さとりに少し質問してみた。何のきっかけもなく突然異世界に飛ばされるなんてこと無いだろうし... というかそもそも幻想郷って、どこにどうやって存在してるんだ?アニメとか漫画みたく、空間の狭間とか?

「あ、それなら何かの本で読んだ気がします。えっと...確か外の世界の一部だったような...?」

「え、そうなの?」

なんだろう、さっき読んだ本に書いてあったなんとかの結界ってやつか?最初に霊夢に簡単な説明を受けた時も、『忘れ去られたもの達の最後の楽園』としか聞いてないんだよな... 確か全てから忘れ去られると来れるんだっけ?うーん、でも俺はそんなことなかったはずだし...

 

「あの...」

あれこれ考えていると、さとりが少し躊躇いがちな感じで声をかける。

「碧翔は何故、幻想郷に残ったんですか?」

何故。それはさっきも言った通り、幻想郷に興味が湧いたから。程度の差はあれど人間に必ず存在する、好奇心ってやつだ。

現代は少し名残惜しかったけど、それ以上に幻想郷が『おもしろそう』だったから。

 

――でも、今思えばそれってどうなんだ...?

 

改めて考えると、本当にそれだけの理由だったんだろうか?現代は、家族はどうなった?友達は?...なんで今まで深く考えなかったんだろう。

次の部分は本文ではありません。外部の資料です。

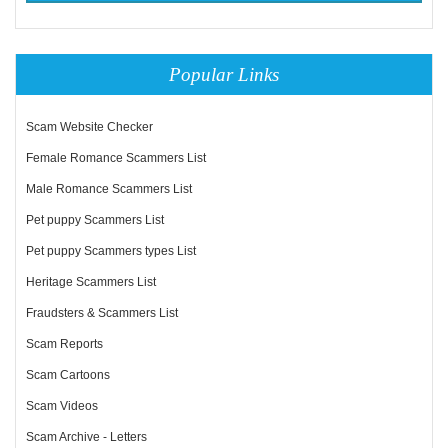
Popular Links
Scam Website Checker
Female Romance Scammers List
Male Romance Scammers List
Pet puppy Scammers List
Pet puppy Scammers types List
Heritage Scammers List
Fraudsters & Scammers List
Scam Reports
Scam Cartoons
Scam Videos
Scam Archive - Letters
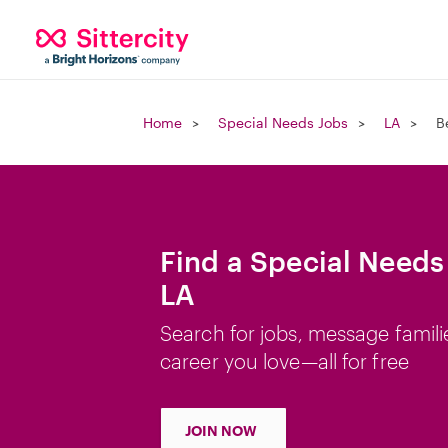
Home
Special Needs Jobs
LA
B
Find a Special Needs
LA
Search for jobs, message famili
career you love—all for free
JOIN NOW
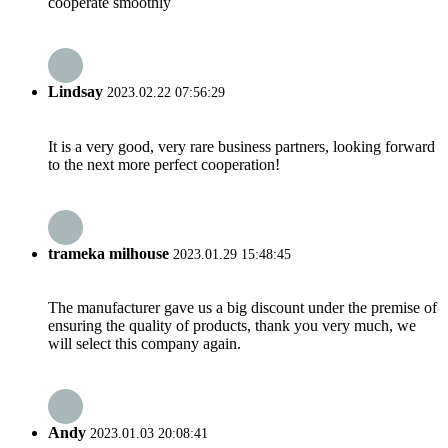
cooperate smoothly
Lindsay
2023.02.22 07:56:29
It is a very good, very rare business partners, looking forward
to the next more perfect cooperation!
trameka milhouse
2023.01.29 15:48:45
The manufacturer gave us a big discount under the premise of
ensuring the quality of products, thank you very much, we
will select this company again.
Andy
2023.01.03 20:08:41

幻想郷に来て一ヶ月。幻想郷は素晴らしかった。日本に比べると娯楽が少なかったり、不便なところはあったりする。だけど、ここの住人は良い人ばかりだし、空気は綺麗で自然が多い。おまけに、空を飛ぶなんていう力や、光の弾で勝負する、不思議な遊び(弾幕ごっこ)があったりもする。まるで夢みたいだ。

...だけど、俺はここに居ていいんだろうか。

 

「あお、と...?」

「え、あ...」

さとりに呼ばれて我に返る。なんでもない、と言おうとしたけど、言葉が出なかった。

さとりの瞳に宿った不安の色。どうして彼女がそんな表情をしているのか分からなかったけど、俺の心に何かが刺さった。...さとりは心が読める。今の俺が良くないことをした、いや、考えてしまったのかもしれない。

 

「あ...ごめん」

「い、いえ、碧翔は何も悪くないです!...私こそすみませんでした」

少し間沈黙が続いたが、しばらくしてからさとりが口を開いた。

「あの、私... 他人の心は読めるのに、自分の心が分からない時があるんです」

「自分の心?」

「こう、自分がどういう感情を抱いているのか分からないことがあって、その... す、すみません、やっぱり忘れてください」

そう言うと、さとりは俯いてしまった。再び沈黙が訪れる。

が、それを破るかのように、急に扉が開いた。

 

「碧翔ー!またペットの世話手伝ってくれない?って、うわ、またさとり様と二人だ」

「うわ、ってなんだよ」

入ってきたのはお燐だった。赤い髪を揺らして勢いよく突入してきたが、俺達二人を見た途端、一歩後ずさった。なんでだ。

「あーやっぱりいいや。二人で部屋にいて」

「いや、手伝うよ。なんでか知らないけど、遠慮しなくていいからさ」

俺はそう言うと、座っていたベッドから立ち上がる。

「じゃ、さとり。また後で」

「あ、はい... 頑張ってくださいね」

さとりに一声かけてから、俺は部屋を出た。

 

* * *

 

「さとり様って、最近どう?」

「どうって...」

お燐の手伝いをしていたら、唐突にそう問いかけられた。

...さとりか。思い当たることはあんまり無いけど... 強いて言えばさっきの表情。何かを恐れているような感じだったけど、俺の勘違いか...?

「...特に何も無いと思うけど、何で?」

「無かったら別にいいんだよ。...さて、こいつでおしまいっと」

お燐はペットの体を拭いていたタオルを置くと、一つ息を吐いてから立ち上がった。

「ありがとう。碧翔のおかげで助かったよ」

「うん、大丈夫だよ。俺も楽しかったし」

いつものように、お燐の頭を撫でた。

 

幻想郷。不思議なこの場所の地底に、俺は住んでいる。

これからどうなっていくんだろう。と、そう考えると少し怖い。今のままでいられるのか。はたして、俺がいるべき場所なんだろうか。いつの間にかそんなことを考えていた。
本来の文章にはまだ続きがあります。